I generate a bash variable containing all my args and those args contain spaces. When I launch a command with those args - eg. ls $args - quotes are not correctly interprete

Answer 1

Use eval this will first evaluate any expansions and quoting and then execute the resultant string as if it had been typed into the shell.

args="'$f1' '$f2'"
eval ls $args

eval will then be executing ls 'file n1' 'file n2'

Had a very similar problem, trying to pass arguments in variables sourced from /etc/default/ to start_stop_daemon in init scripts.

Answer 2

Use set to set your variables as positional parameters; then quoting will be preserved if you refer to them via "$@" or "$1", "$2", etc.
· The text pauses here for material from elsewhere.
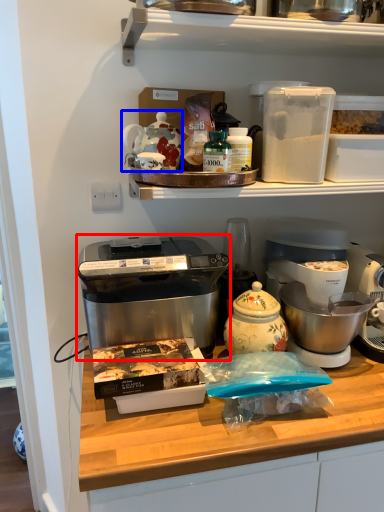 Question: Among these objects, which one is farthest to the camera, home appliance (highlighted by a red box) or appliance (highlighted by a blue box)?

Choices:
 (A) home appliance
 (B) appliance

Answer: (B)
Make sure to use double quotes around your variable names.

set -- "$f1" "$f2"
touch "$@"
ls "$@"
rm "$@"

Answer 3

This is probably the worst answer, but you can change IFS. This is the "internal field separator" and is equal to space+tab+newline by default.

#!/bin/sh
IFS=,
MAR="-n,my file"
cat $MAR

The script above will run cat. The first argument will be -n (numbered lines) and the second argument will be my file.

Answer 4

You might consider using an array for the args, something like this:

args=( "$f1" "$f2" )
ls "${args[@]}"

(The problem you're hitting at the moment is that once interpolation has happened there's no difference between intra- and inter- filename spaces.)